Hello: I recently started exploring the parallel capabilities of Julia and
I need some help in understanding and improving the performance a very
elementary parallel code using DArrays (I use Julia
version 0.4.0-dev+2431). The code pasted below (based essentially on
plife.jl) solves u''(x) = 0, x \in [0,1] with u(0) and u(1) specified,
using the 2nd order central difference approximation. The parallel version
of the code runs significantly slower than the serial version. It would be
nice if someone could point out ways to improve this and/or suggest an
alternative efficient version.
function laplace_1D_serial(u::Array{Float64})
N = length(u) - 2
u_new = zeros(N)
for i = 1:N
u_new[i] = 0.5(u[i] + u[i + 2])
end
u_new
end
function serial_iterate(u::Array{Float64})
u_new = laplace_1D_serial(u)
for i = 1:length(u_new)
u[i + 1] = u_new[i]
end
end
function parallel_iterate(u::DArray)
DArray(size(u), procs(u)) do I
J = I[1]
if myid() == 2
local_array = zeros(length(J) + 1)
for i = J[1] : J[end] + 1
local_array[i - J[1] + 1] = u[i]
end
append!([float(u[1])], laplace_1D_serial(local_array))

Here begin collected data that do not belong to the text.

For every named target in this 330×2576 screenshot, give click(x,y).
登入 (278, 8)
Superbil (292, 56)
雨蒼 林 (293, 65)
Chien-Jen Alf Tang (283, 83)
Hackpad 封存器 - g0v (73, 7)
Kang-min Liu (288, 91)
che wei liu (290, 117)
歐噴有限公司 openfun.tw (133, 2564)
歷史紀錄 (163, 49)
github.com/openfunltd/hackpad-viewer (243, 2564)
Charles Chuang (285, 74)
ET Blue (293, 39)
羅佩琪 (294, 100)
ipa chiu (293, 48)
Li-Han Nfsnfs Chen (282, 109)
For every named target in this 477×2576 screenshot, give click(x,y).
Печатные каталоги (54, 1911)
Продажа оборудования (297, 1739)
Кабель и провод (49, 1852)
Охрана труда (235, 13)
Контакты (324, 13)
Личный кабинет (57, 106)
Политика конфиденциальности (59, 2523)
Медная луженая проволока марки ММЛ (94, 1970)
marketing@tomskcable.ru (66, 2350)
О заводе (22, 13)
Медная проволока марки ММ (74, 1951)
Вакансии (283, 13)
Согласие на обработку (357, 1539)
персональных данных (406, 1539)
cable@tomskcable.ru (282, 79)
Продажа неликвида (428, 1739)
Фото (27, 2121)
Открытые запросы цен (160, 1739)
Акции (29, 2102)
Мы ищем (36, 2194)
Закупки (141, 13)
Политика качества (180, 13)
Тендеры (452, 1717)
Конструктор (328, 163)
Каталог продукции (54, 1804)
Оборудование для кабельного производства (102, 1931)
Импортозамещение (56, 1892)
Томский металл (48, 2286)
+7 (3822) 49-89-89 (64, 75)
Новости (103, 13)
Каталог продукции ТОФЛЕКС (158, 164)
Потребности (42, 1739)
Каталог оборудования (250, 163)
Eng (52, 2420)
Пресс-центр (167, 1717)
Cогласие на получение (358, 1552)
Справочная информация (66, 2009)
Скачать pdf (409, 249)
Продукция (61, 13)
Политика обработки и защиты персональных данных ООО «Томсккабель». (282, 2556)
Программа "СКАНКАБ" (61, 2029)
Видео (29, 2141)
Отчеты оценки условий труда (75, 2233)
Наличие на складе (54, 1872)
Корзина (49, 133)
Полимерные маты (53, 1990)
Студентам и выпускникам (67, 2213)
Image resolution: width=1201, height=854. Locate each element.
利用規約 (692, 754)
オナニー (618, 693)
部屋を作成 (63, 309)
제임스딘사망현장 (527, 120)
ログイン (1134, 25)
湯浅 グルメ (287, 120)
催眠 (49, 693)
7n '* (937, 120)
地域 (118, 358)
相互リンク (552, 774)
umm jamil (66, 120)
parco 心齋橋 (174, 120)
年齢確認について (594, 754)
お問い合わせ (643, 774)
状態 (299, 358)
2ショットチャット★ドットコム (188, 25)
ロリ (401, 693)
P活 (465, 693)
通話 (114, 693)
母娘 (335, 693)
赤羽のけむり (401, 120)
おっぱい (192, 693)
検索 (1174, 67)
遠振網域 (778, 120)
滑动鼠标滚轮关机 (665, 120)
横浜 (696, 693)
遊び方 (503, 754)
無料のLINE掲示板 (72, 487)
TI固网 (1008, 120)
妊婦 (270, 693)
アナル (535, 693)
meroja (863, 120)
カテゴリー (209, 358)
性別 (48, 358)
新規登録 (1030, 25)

elseif myid() == length(procs(u)) + 1
local_array = zeros(length(J) + 1)
for i = J[1] - 1 : J[end]
local_array[i - J[1] + 2] = u[i]
end
append!(laplace_1D_serial(local_array), [float(u[end])])
else
local_array = zeros(length(J) + 2)
for i = J[1] - 1 : J[end] + 1
local_array[i - J[1] + 2] = u[i]
end
laplace_1D_serial(local_array)
end
end
end
A sample run on my laptop with 4 processors:
julia> u = zeros(1000); u[end] = 1.0; u_distributed = distribute(u);
julia> @time for i = 1:1000
serial_iterate(u)
end
elapsed time: 0.011452192 seconds (8300112 bytes allocated)
julia> @time for i = 1:1000
u_distributed = parallel_iterate(u_distributed)
end
elapsed time: 4.461922218 seconds (190565036 bytes allocated, 10.17% gc
time)
Thanks for your help!
Cheers,
Amuthan